Page images and extracted text
=== Section Start ===
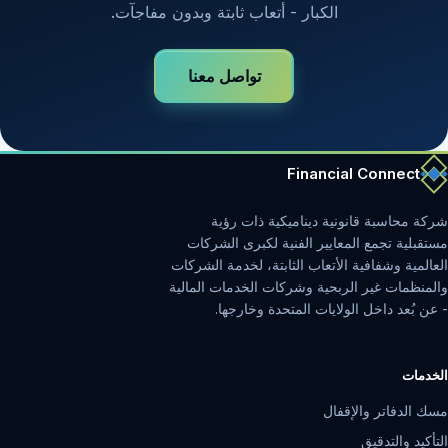
الكبار - أتعاب ثابتة وبدون مفاجآت.
تواصل معنا
Financial Connect
شركة محاسبة قانونية ديناميكية ذات رؤية
مستقبلية تجمع المعايير الفنية لكبرى الشركات
العالمية وشفافية الأتعاب الثابتة، لخدمة الشركات
والمنظمات غير الربحية وشركات الخدمات المالية
- عن بُعد داخل الولايات المتحدة وخارجها.
الخدمات
مسك الدفاتر والإقفال
التأكيد والتدقيق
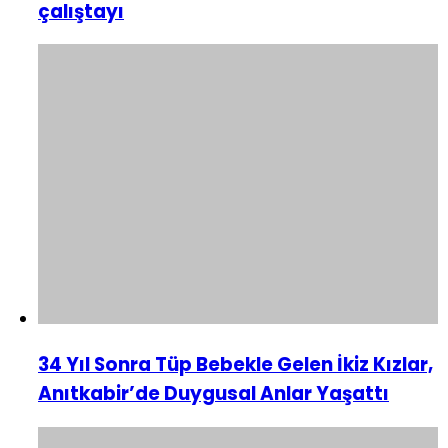
çalıştayı
34 Yıl Sonra Tüp Bebekle Gelen İkiz Kızlar,
Anıtkabir’de Duygusal Anlar Yaşattı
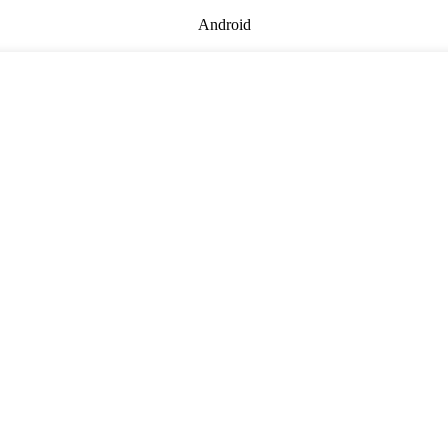
Android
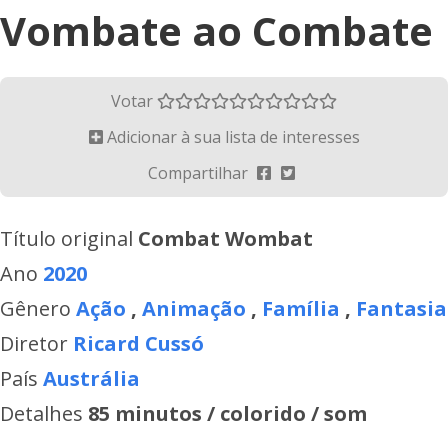
Vombate ao Combate
Votar
Adicionar à sua lista de interesses
Compartilhar
Título original
Combat Wombat
Ano
2020
Gênero
Ação
,
Animação
,
Família
,
Fantasia
Diretor
Ricard Cussó
País
Austrália
Detalhes
85 minutos / colorido / som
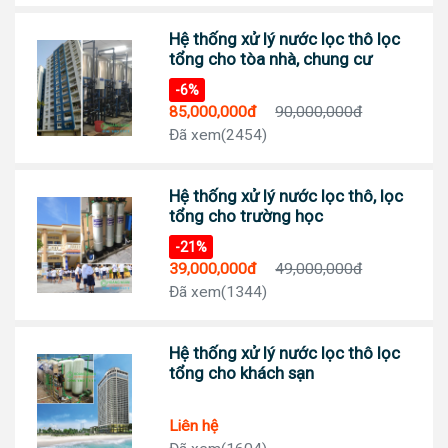
Hệ thống xử lý nước lọc thô lọc
tổng cho tòa nhà, chung cư
-6%
85,000,000đ
90,000,000đ
Đã xem(2454)
Hệ thống xử lý nước lọc thô, lọc
tổng cho trường học
-21%
39,000,000đ
49,000,000đ
Đã xem(1344)
Hệ thống xử lý nước lọc thô lọc
tổng cho khách sạn
Liên hệ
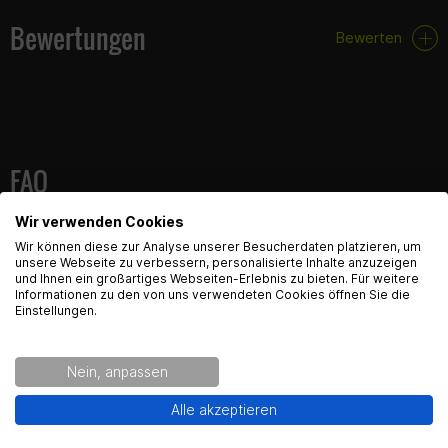
Bewertungen
Lieferumfang:
Bewerten
1x Blinker für
vorne links / hinten rechts
1x Blinker für
vorne rechts / hinten links
FAQ
Wir verwenden Cookies
Hier findest du die häufigsten Fragen und die dazugehörigen
English Language recognized
Antworten zu diesem Artikel.
Wir können diese zur Analyse unserer Besucherdaten platzieren, um
unsere Webseite zu verbessern, personalisierte Inhalte anzuzeigen
und Ihnen ein großartiges Webseiten-Erlebnis zu bieten. Für weitere
Hey! Our Shop recognized that you are from USA.
Informationen zu den von uns verwendeten Cookies öffnen Sie die
Would you like to see the english Version of Radical
Einstellungen.
Racing?
Produktsicherheit
Nein, anpassen
Yes!
No thanks.
Alle akzeptieren
Kontaktinformationen des Herstellers:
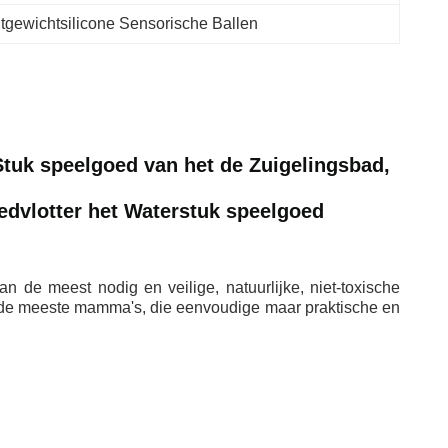
htgewichtsilicone Sensorische Ballen
Stuk speelgoed van het de Zuigelingsbad,
edvlotter het Waterstuk speelgoed
 de meest nodig en veilige, natuurlijke, niet-toxische
n de meeste mamma's, die eenvoudige maar praktische en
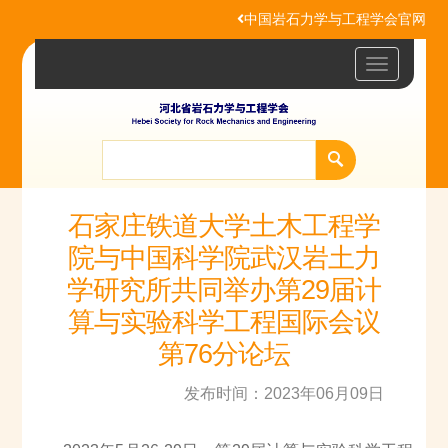
中国岩石力学与工程学会官网
Toggle
navigatio
石家庄铁道大学土木工程学
院与中国科学院武汉岩土力
学研究所共同举办第29届计
算与实验科学工程国际会议
第76分论坛
发布时间：2023年06月09日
=== Section End ===
Directions → The pictures should be dropped, and every line above should be set down again exactly.

Response to the exercise →
الكبار - أتعاب ثابتة وبدون مفاجآت.
تواصل معنا
Financial Connect
شركة محاسبة قانونية ديناميكية ذات رؤية
مستقبلية تجمع المعايير الفنية لكبرى الشركات
العالمية وشفافية الأتعاب الثابتة، لخدمة الشركات
والمنظمات غير الربحية وشركات الخدمات المالية
- عن بُعد داخل الولايات المتحدة وخارجها.
الخدمات
مسك الدفاتر والإقفال
التأكيد والتدقيق
çalıştayı
34 Yıl Sonra Tüp Bebekle Gelen İkiz Kızlar,
Anıtkabir’de Duygusal Anlar Yaşattı
Android
Vombate ao Combate
Votar
Adicionar à sua lista de interesses
Compartilhar
Título original
Combat Wombat
Ano
2020
Gênero
Ação
,
Animação
,
Família
,
Fantasia
Diretor
Ricard Cussó
País
Austrália
Detalhes
85 minutos / colorido / som
Hệ thống xử lý nước lọc thô lọc
tổng cho tòa nhà, chung cư
-6%
85,000,000đ
90,000,000đ
Đã xem(2454)
Hệ thống xử lý nước lọc thô, lọc
tổng cho trường học
-21%
39,000,000đ
49,000,000đ
Đã xem(1344)
Hệ thống xử lý nước lọc thô lọc
tổng cho khách sạn
Liên hệ
Bewertungen
Lieferumfang:
Bewerten
1x Blinker für
vorne links / hinten rechts
1x Blinker für
vorne rechts / hinten links
FAQ
Wir verwenden Cookies
Hier findest du die häufigsten Fragen und die dazugehörigen
English Language recognized
Antworten zu diesem Artikel.
Wir können diese zur Analyse unserer Besucherdaten platzieren, um
unsere Webseite zu verbessern, personalisierte Inhalte anzuzeigen
und Ihnen ein großartiges Webseiten-Erlebnis zu bieten. Für weitere
Hey! Our Shop recognized that you are from USA.
Informationen zu den von uns verwendeten Cookies öffnen Sie die
Would you like to see the english Version of Radical
Einstellungen.
Racing?
Produktsicherheit
Nein, anpassen
Yes!
No thanks.
Alle akzeptieren
Kontaktinformationen des Herstellers:
htgewichtsilicone Sensorische Ballen
Stuk speelgoed van het de Zuigelingsbad,
edvlotter het Waterstuk speelgoed
 de meest nodig en veilige, natuurlijke, niet-toxische
n de meeste mamma's, die eenvoudige maar praktische en
中国岩石力学与工程学会官网
Toggle
navigatio
石家庄铁道大学土木工程学
院与中国科学院武汉岩土力
学研究所共同举办第29届计
算与实验科学工程国际会议
第76分论坛
发布时间：2023年06月09日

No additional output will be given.